Derguín volvía a ser niño, y no llevaba a Zemal envainada en la cintura, sino un machete, y a la espalda, el arco que se había fabricado él mismo para cazar conejos. Caminaba por el sendero que conducía al bosque de los pinos aguja, a las afueras de Zirna, cuando se levantó un vendaval. El viento era tan fuerte que empujaba a Derguín como si fuera un pequeño velero de tierra. Al principio corrió y se dejó llevar, riendo a carcajadas, y cada vez que daba un salto y tardaba más en pisar el suelo que la vez anterior, se reía con más ganas.

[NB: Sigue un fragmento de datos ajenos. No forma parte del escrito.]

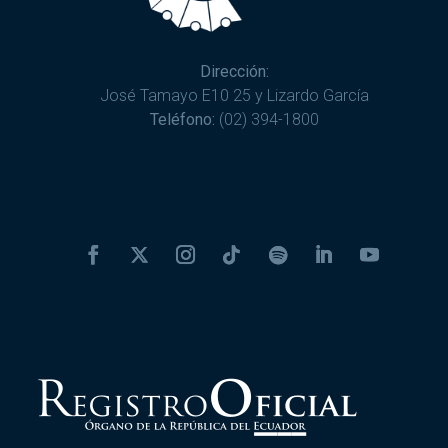
Dirección:
José Tamayo E10 25 y Lizardo García
Teléfono:
(02) 394-1800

Pero entonces el viento arreció, y sus pies apenas rozaban el suelo. Por el camino venía una comitiva de encapuchados con antorchas y túnicas blancas. Derguín les pidió que lo sujetaran para que el aire no lo arrastrase como a una cometa, pero no le oyeron. Una racha fría y violenta lo elevó sobre las copas de los árboles.
Dentro del sueño, Derguín se dio cuenta de que había caído en la vieja pesadilla que lo había atormentado desde que tenía uso de razón. La noche había caído y las tres lunas aparecían juntas en el cenit. Aquélla no era la visión que había suplicado a los dioses. Ahora el viento lo arrastraría hasta una llanura estéril, al pie de una cordillera negra y picuda como carbón desmenuzado, y allí el ojo de las tres lunas le atormentaría con su mirada implacable.

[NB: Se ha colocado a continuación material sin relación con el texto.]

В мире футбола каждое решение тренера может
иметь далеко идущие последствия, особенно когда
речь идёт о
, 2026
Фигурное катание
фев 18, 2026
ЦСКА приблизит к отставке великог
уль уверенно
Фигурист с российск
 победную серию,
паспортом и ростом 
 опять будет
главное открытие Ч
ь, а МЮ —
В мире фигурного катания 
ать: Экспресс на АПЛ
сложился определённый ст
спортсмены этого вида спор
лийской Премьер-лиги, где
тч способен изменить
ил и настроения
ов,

Pero el viento no lo llevó a esas montañas, sino a otras de laderas boscosas y cumbres nevadas. Sus alas de aire lo transportaron al otro lado, y a miles de metros bajo sus pies vio el reflejo de las tres lunas sobre un mar liso como un espejo. Cayó en picado y gritó, pero no se despertó como en otros sueños. Cuando ya rozaba las aguas, movió los brazos y pasó sobre ellas, y entonces descubrió que su sombra no era su sombra, sino la de un enorme murciélago.

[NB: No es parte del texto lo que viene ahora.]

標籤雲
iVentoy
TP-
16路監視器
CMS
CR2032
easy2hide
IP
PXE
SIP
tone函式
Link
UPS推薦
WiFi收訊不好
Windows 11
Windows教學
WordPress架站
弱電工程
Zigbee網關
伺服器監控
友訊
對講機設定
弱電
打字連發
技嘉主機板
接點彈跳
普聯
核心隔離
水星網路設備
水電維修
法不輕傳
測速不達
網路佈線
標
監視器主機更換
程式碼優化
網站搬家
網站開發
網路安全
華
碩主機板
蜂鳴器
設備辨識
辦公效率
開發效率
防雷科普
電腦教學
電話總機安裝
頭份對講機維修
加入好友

El viento seguía empujándolo. Ahora lo arrastraba hacia una cúpula tan grande como una montaña en cuya cúspide se elevaba una torre aún más alta que taladraba el cielo. El viento era cada vez más rápido, más rápido, hasta que se convirtió en un remolino de aguas oscuras que devoró al murciélago que era y no era él. Se hundió con un grito en el que reconoció la voz de Mikhon Tiq gritando:
¡¡¡Derguíiiiin!!!
En la siguiente escena del sueño dejó de ser el murciélago, y dejó también de ser Mikhon Tiq. Tan sólo era un testigo que caminaba por una sala rodeada de cristal y estrellas que brillaban como diamantes.
Sácame de aquí…
Derguín se volvió al centro de la sala. Mikhon Tiq flotaba entre dos discos de metal grandes como ruedas de molino. Estaba desnudo, tan flaco que los huesos de sus rodillas se veían más gruesos que sus muslos. En realidad no era del todo él, sino una imagen translúcida suspendida entre los discos, retorcida y deformada por unas cintas de luz que tiraban de sus miembros como si fueran las correas de un potro de tortura sobrenatural. De su ombligo brotaba un cordón de luz que lo unía a una pequeña perla negra. Derguín comprendió que la perla era su syfrõn, y que aquellas cintas de luz pretendían arrancarlo fuera de ella. Los gritos de su amigo eran aterradores, infrahumanos, como si sufriera un dolor más allá de toda comprensión.
Sácame de aquí, Derguín… Por lo que más quieras… No me abandones… Aquí todo es muerte y dolor… ¡Ven a salvarme!
—¿Dónde? —le preguntó.
Los labios de su amigo se retorcieron, y de su boca brotaron burbujas de sangre que flotaron en el aire.